The second method is a network-structured sparsifying transform learning approach for X-ray CT, called multi-layer clustering-based residual sparsifying transform (MCST) learning. The proposed MCST scheme learns multiple different unitary transforms in each layer by dividing each layer’s input into several classes. Unlike the previous multi-layer residual sparsifying transform (MARS) model, which is limited to learning a single sparsifying transform at each layer, and the earlier ULTRA model, which can only learn a union of sparsifying transforms in the initial image domain, the MCST model has an enhanced capability. It can learn multiple unions of sparsifying transforms across both the image domain of the first layer and the residual domains of subsequent layers. The MCST model is trained in an unsupervised manner via a block coordinate descent algorithm. The MCST model is then deployed into the regularizer in PWLS reconstruction for LDCT reconstruction, resulting in better image reconstruction quality than the conventional filtered backprojection (FBP) method and PWLS-EP method. It also outperforms recent advanced methods like PWLS with MARS

and PWLS with ULTRA, especially for displaying clear edges and preserving subtle details.

The third method, WavResNet, is a supervised learning approach for image reconstruction. It operates by estimating the noise levels within the wavelet transform of each input image. By subtracting the estimated noise from the wavelet coefficients, WavResNet effectively denoises the input images. Initially applied to LDCT reconstruction, WavResNet shows superior performance over traditional FBP and model-based image reconstruction (MBIR) methods. To evaluate its generalization, a new method based on WavResNet is also proposed for lensless inline holographic microscopy (LIHM) image enhancement. This method denoises the image in the wavelet domain, different from other supervised learning methods that denoise the image in the image domain.It successfully reduces twin image artifacts and enhances the resolution of the reconstructed images compared to traditional techniques.

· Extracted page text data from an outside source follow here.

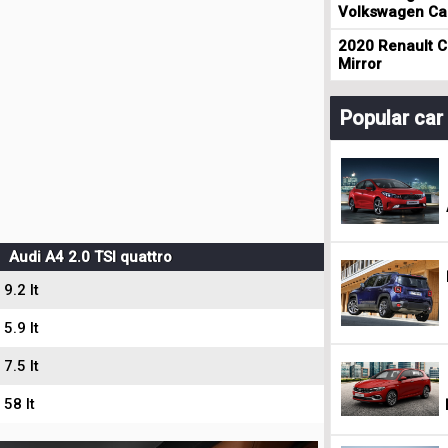
Volkswagen Cad
2020 Renault Cl
Mirror
Popular ca
Audi A4 2.0 TSI quattro
9.2 lt
5.9 lt
7.5 lt
58 lt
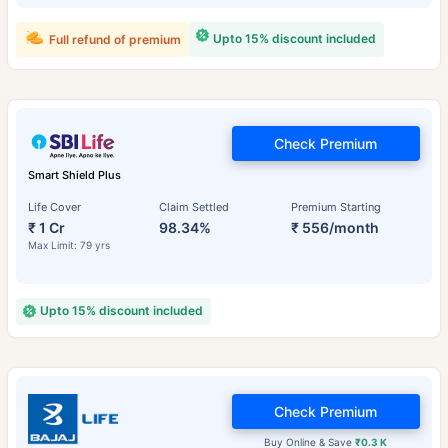
Upto 15% discount included
Full refund of premium
Check Premium
Smart Shield Plus
Life Cover
Claim Settled
Premium Starting
₹ 1 Cr
98.34%
₹ 556/month
Max Limit: 79 yrs
Upto 15% discount included
Check Premium
Buy Online & Save
₹0.3 K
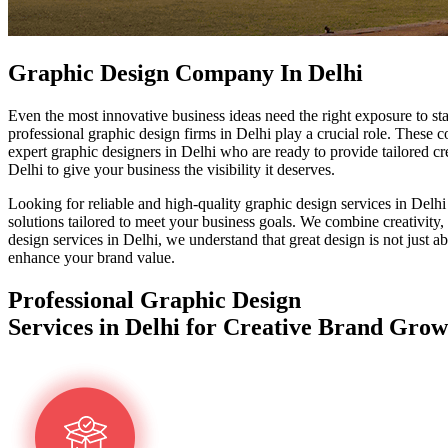
Graphic Design Company In Delhi
Even the most innovative business ideas need the right exposure to s
professional graphic design firms in Delhi play a crucial role. These c
expert graphic designers in Delhi who are ready to provide tailored cre
Delhi to give your business the visibility it deserves.
Looking for reliable and high-quality graphic design services in Delhi
solutions tailored to meet your business goals. We combine creativity,
design services in Delhi, we understand that great design is not just
enhance your brand value.
Professional Graphic Design
Services in Delhi for Creative Brand Grow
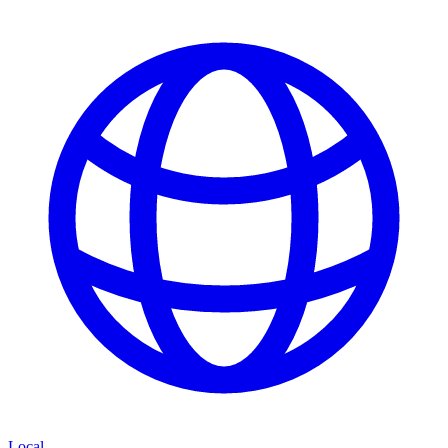
Local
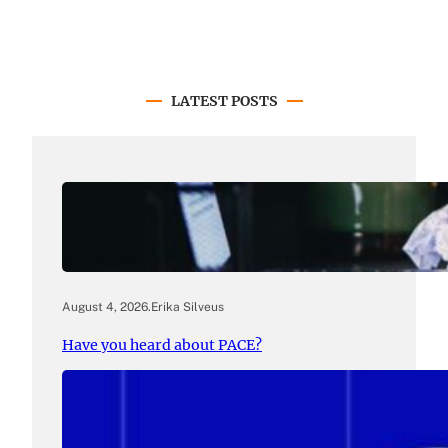
LATEST POSTS
August 4, 2026
.
Erika Silveus
Have you heard about PACE?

The fourth method is a hybrid supervised-unsupervised (SUPER) learning framework for X-ray CT image reconstruction. A general learning framework is proposed that combines a learning-based unsupervised solver and supervised trained neural network reconstructors to simulate a fixed-point iteration process. The general learning framework is first proposed to combine different supervised and unsupervised learning methods. From it, we can derive not only the recent unrolling methods and serial SUPER, which combines the supervised and unsupervised modules sequentially, but also some novel frameworks. Particularly, we extensively explore a parallel SUPER learning framework. This model merges the unsupervised and supervised modules in a parallel configuration, with various unsupervised modules being tested within the parallel SUPER approach. The results demonstrate higher image quality of the proposed framework compared to the standalone supervised method, the standalone unsupervised method and the serial SUPER method.

Overall, this dissertation introduces four distinct machine learning methods designed to improve LDCT image reconstruction. Two novel methods are based on unsupervised learning, one method employs a supervised learning approach, and the fourth method establishes a framework integrating both supervised and unsupervised methods. These advances in machine learning for LDCT image reconstruction improve image quality and have the potential to significantly enhance the accuracy of clinical medical diagnosis.


Ling Chen received the B.S. degree in Communication engineering from Huazhong University of Science & Technology in 2018. He is currently a Ph.D. candidate at the UM-SJTU Joint Institute, supervised by Prof. Yong Long. His current research interests include CT image reconstruction, low-dose CT, and machine learning.